Не надо, однако, думать, что трагический финал окажется тут приделанным искусственно, окажется данью тому простому факту, что «из песни слов не выкинешь», иначе говоря — данью патриархальному канону, в который Жанна д’Арк должна войти девственницей-мученицей.
Пусть главная мысль спектакля выражена через средства «подросткового искусства», или даже – «подросткового феминизма», однако факт остается фактом — героиня не является хозяйкой своей судьбы; патриархальный диктат отложил слишком сильный отпечаток и навеки ее травмировал. В течение всего спектакля отец многократно появлялся, чтобы — в какой реальности она бы ни была, на сколь высоком помосте ни стояла — дотянуться до дочери и хозяйски схватить ее за запястье. «Шотландка» его пиджака оказалась растиражирована среди героев ее сна. Предательство стало окружать ее (или мерещиться?) везде. В последней сцене даже недотепа Раймонд, все время ее от отца защищавший, украшен шарфом в ту же клетку; и даже Лионель разок схватит Иоанну за руку так, что она завертится от боли. Да и сонмище феминисток бросит в нее камнем. Что это? Весь этот ужас происходит уже как бы и не с самой героиней — с ее двойником, где-то в другой, альтернативной реальности, где похожую на нее девушку в черных джинсах и белой рубашке привязали к вязу — такому же, что стоит у нее, у настоящей сегодняшней Иоанны, перед домом. Но сама она взирает на происходящее со стороны, вдали от не замечающей ее толпы, с высокого помоста. Словно прощается со своим сном, в котором было столько надежд и столько горькой правды. Наконец, не выдерживает, срывается, освобождает двойника, чтобы рыдать в ее объятиях — в объятиях Жанны д’Арк как своей далекой предшественницы.
Тут следует особо сказать о необычайном драматизме как вокального, так и драматического исполнения Леной Белкиной этой партии — это стало настоящим открытием. Надо сказать, Лотта де Беер смогла всех заразить своей «зазеркальной» историей, однако именно самоотдача исполнительницы главной партии делает эту историю по-настоящему живой и понятной. Другой «главной сообщницей» этого безумного замысла следует считать львовянку Оксану Лынив, стоявшую за пультом.

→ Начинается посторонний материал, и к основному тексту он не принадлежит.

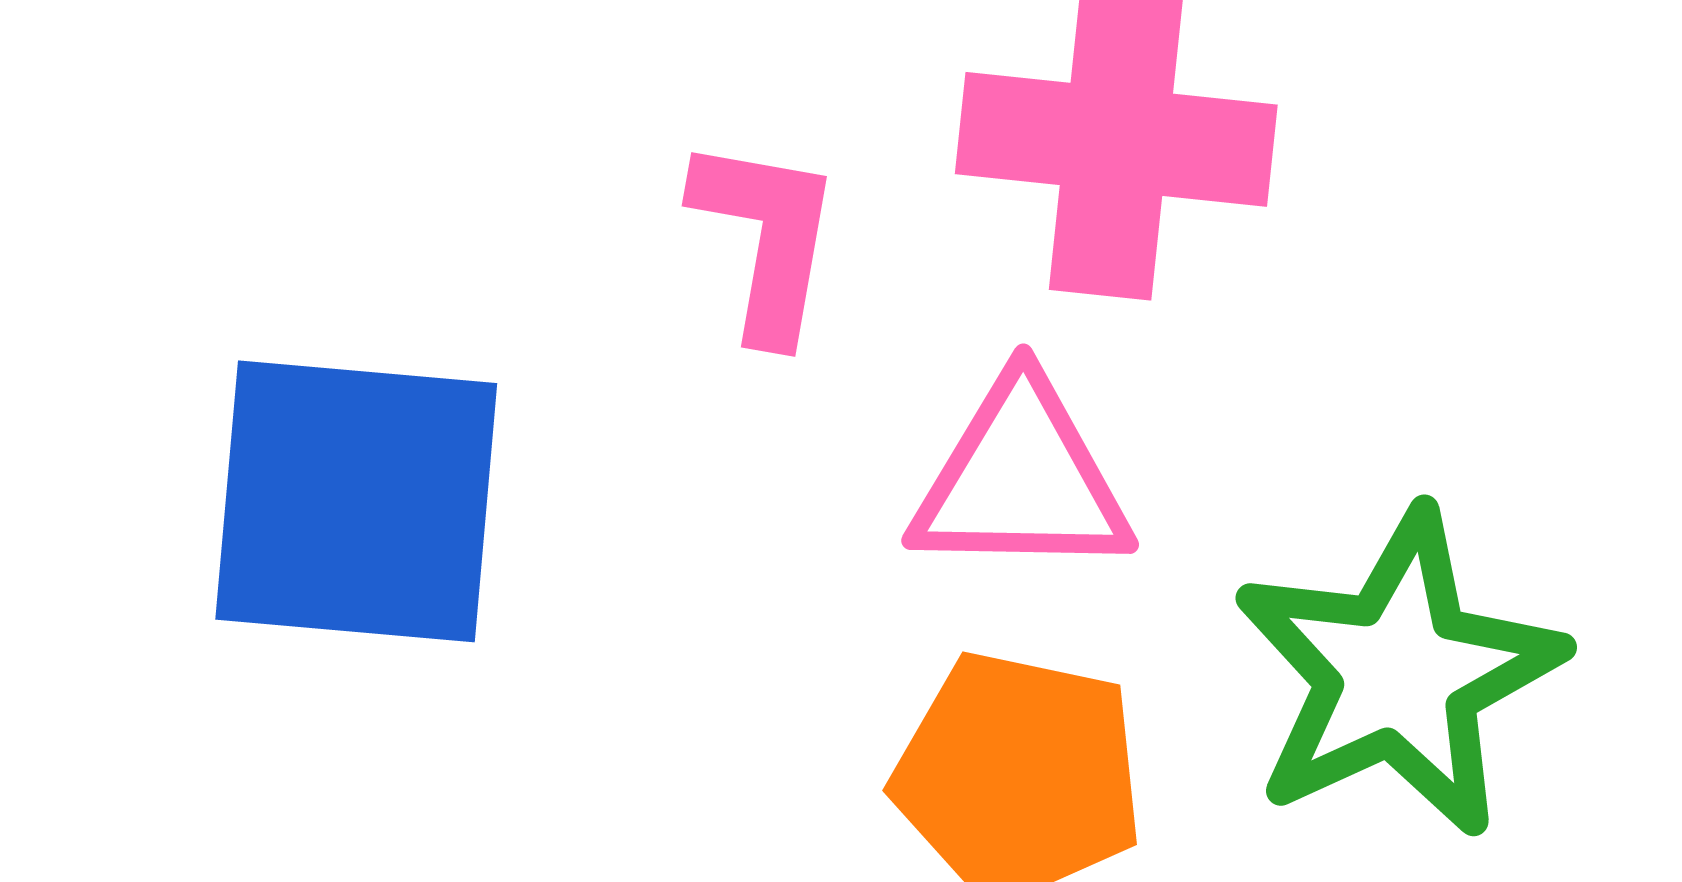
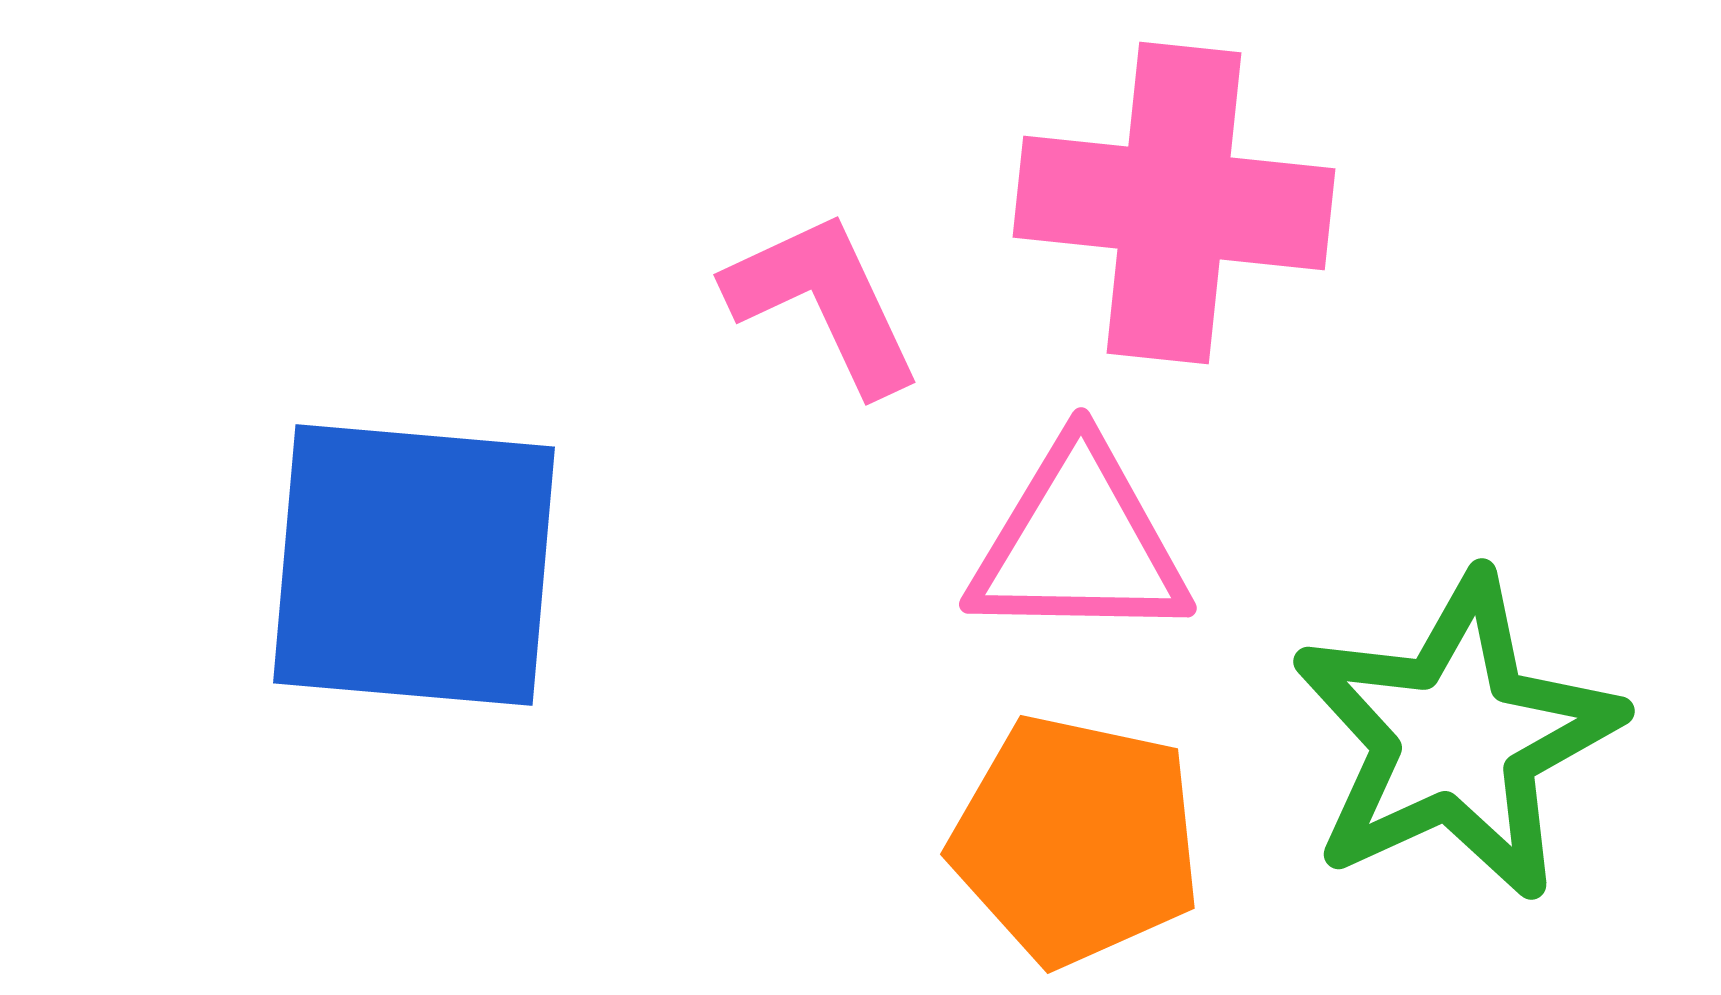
pink L-shape: (766, 238) -> (824, 302), turned -35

Феминистки не раз спорили, возможно ли вообще использовать произведения патриархального канона «в своих целях». Можно ли вообще сказать что-либо не-патриархальное, антипатриархальное на языке, который сам по существу своему — одно из главных орудий патриархата? Что получилось у Лотты де Беер – так это фундаментальное разрушение того языка, на котором написана опера Чайковского. Спектакль не рассказывает никакой связной «феминистской» истории, но является «феминистским» именно по причине нарушения — обрушения — того патриархального каркаса, на котором зиждилась, увы, «Орлеанская дева».